Another advantage is a reduction in quality checks because each pallet is lined out when it is in the storage system. “When we do that manually, all the reference points we need for the CNC program is set up manually. Now this will be all in the control system of the FMS system – within the control system you have all the CNC programs and reference points. When a pallet comes into the machine, it recognises the pallet and it knows it has to use this program, these reference points and these tools. It loads it into the machine control system and the machine starts to run – the process is totally automated.
“Normally we run three shifts, but with the new FMS system we’ll be able to run eight hours without interference. For two shifts, we can set up the machine, load all the fixtures, clamp the parts, and create a program to handle the fixtures and the sequence. For weekend operation, on Fridays we load the machine and on Sunday all 16 pallets are completed. Flexibility, as I see it, is the main benefit it will bring us. You can load the complete system with 16 pallets, which for us means eight different parts, and these part numbers can be produced in any sequence we want. If you have to produce one part or 10 parts, it’s possible to make one program and that will control the sequence that the machine has to run.”
Partti says Fastems is integrating its FMS system around a Nigata 800mm horizontal machining centre that’s already in use at Doesburg. He says this is typical of most FMS integrations. “We have the ability to build systems in which we integrate machinery that is already in existence at the customer. In many instances we supply systems with new machines, but we also integrate existing ones. All the systems we’ve supplied to Doesburg have involved integrating machines that existed before we came on board; they just purchased the automation to increase their productivity.”

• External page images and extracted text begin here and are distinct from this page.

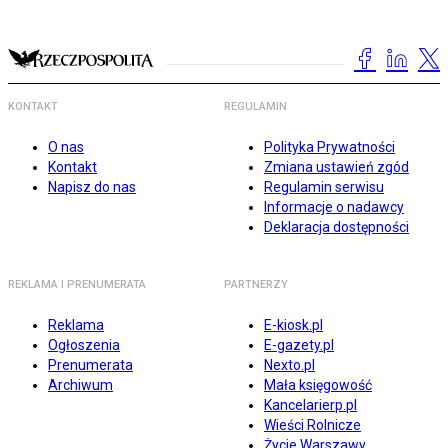
KONTAKT
REGULAMIN
O nas
Polityka Prywatności
Kontakt
Zmiana ustawień zgód
Napisz do nas
Regulamin serwisu
Informacje o nadawcy
Deklaracja dostępności
REKLAMA I PRENUMERATA
PARTNERZY
Reklama
E-kiosk.pl
Ogłoszenia
E-gazety.pl
Prenumerata
Nexto.pl
Archiwum
Mała księgowość
Kancelarierp.pl
Wieści Rolnicze
Życie Warszawy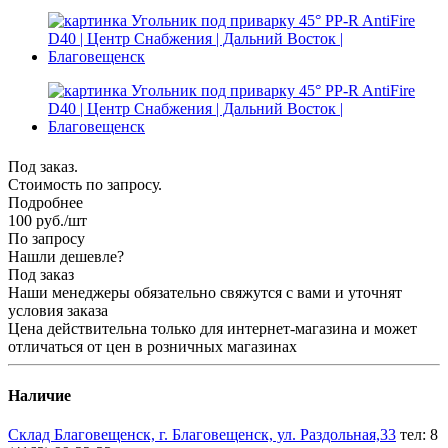
Под заказ.
Стоимость по запросу.
Подробнее
100
руб.
/шт
По запросу
Нашли дешевле?
Под заказ
Наши менеджеры обязательно свяжутся с вами и уточнят
условия заказа
Цена действительна только для интернет-магазина и может
отличаться от цен в розничных магазинах
Наличие
Склад Благовещенск, г. Благовещенск, ул. Раздольная,33
тел: 8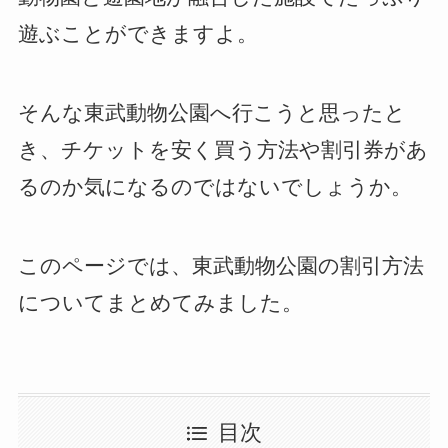
遊ぶことができますよ。
そんな東武動物公園へ行こうと思ったと
き、チケットを安く買う方法や割引券があ
るのか気になるのではないでしょうか。
このページでは、東武動物公園の割引方法
についてまとめてみました。
目次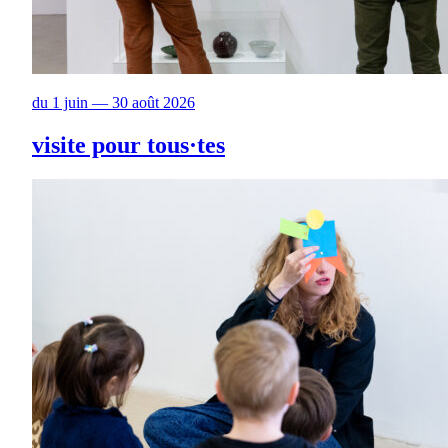
du 1 juin — 30 août 2026
visite pour tous·tes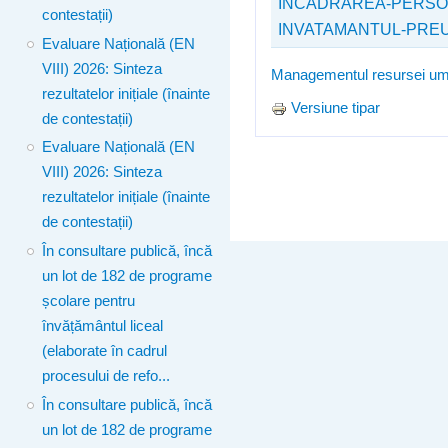
INCADRAREA-PERSON
contestații)
INVATAMANTUL-PREUN
Evaluare Națională (EN
VIII) 2026: Sinteza
Managementul resursei u
rezultatelor inițiale (înainte
Versiune tipar
de contestații)
Evaluare Națională (EN
VIII) 2026: Sinteza
rezultatelor inițiale (înainte
de contestații)
În consultare publică, încă
un lot de 182 de programe
școlare pentru
învățământul liceal
(elaborate în cadrul
procesului de refo...
În consultare publică, încă
un lot de 182 de programe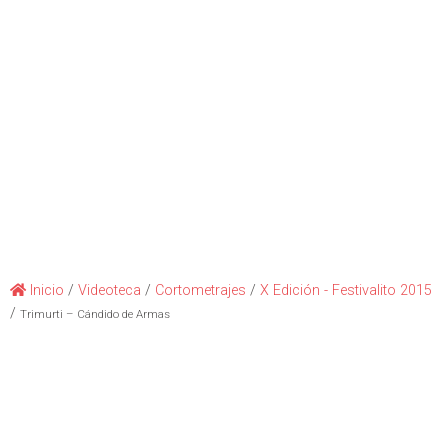
Inicio
/
Videoteca
/
Cortometrajes
/
X Edición - Festivalito 2015
/
Trimurti – Cándido de Armas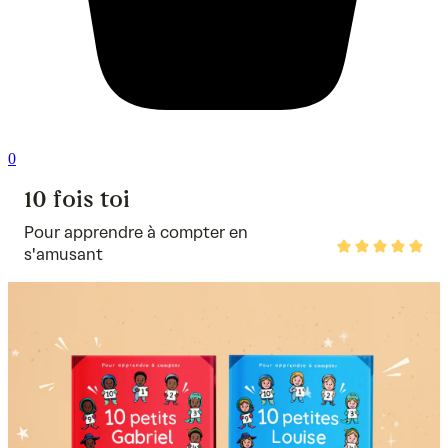
0
10 fois toi
Pour apprendre à compter en
Rated
s'amusant
5
out
of
5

Paretti believes the system currently being installed at Doesburg makes provision for expansion at a later date: “There is a provision to integrate a second machine tool later. That applies to all our systems – they’re all easily extended when required.”
Filling the gaps in the labour force
How will the technology fit into Doesburg’s future? As Smeets sees it the company will gain in two ways. First, it faces a shortage of skilled labour, so the system will allow it to fill gaps in its labour force. “We’re going to need less employees to make the same number of components.
When the system is running at 90 per cent capacity, we’ll need one operator per shift. Because we can also extend the system to another machine, we can use it for two 800mm machines, and thus reduce labour costs even further.
Second, it will change the way Doesburg produces in the future. “The system is currently laid out for our bigger machines, but we already have plans to use the system for our smaller ones. That will be done for four machining centres – we hope to do that next year.” From Fastems’s perspective, the firm is happy to provide equipment to customers that will allow them to stay local, employing European talent while remaining competitive against manufacturers moving their production further away.
“We have provided Doesburg with the ability to automate its existing machinery so it can improve productivity, be more competitive and be more flexible to produce when there are no personnel on site,” says Partti. “That’s Doesburg’s goal – the company wants to keep production in the Netherlands and still be competitive with those companies who are moving production to China or India.
And that’s our goal, to help customers stay where they are and still be competitive.”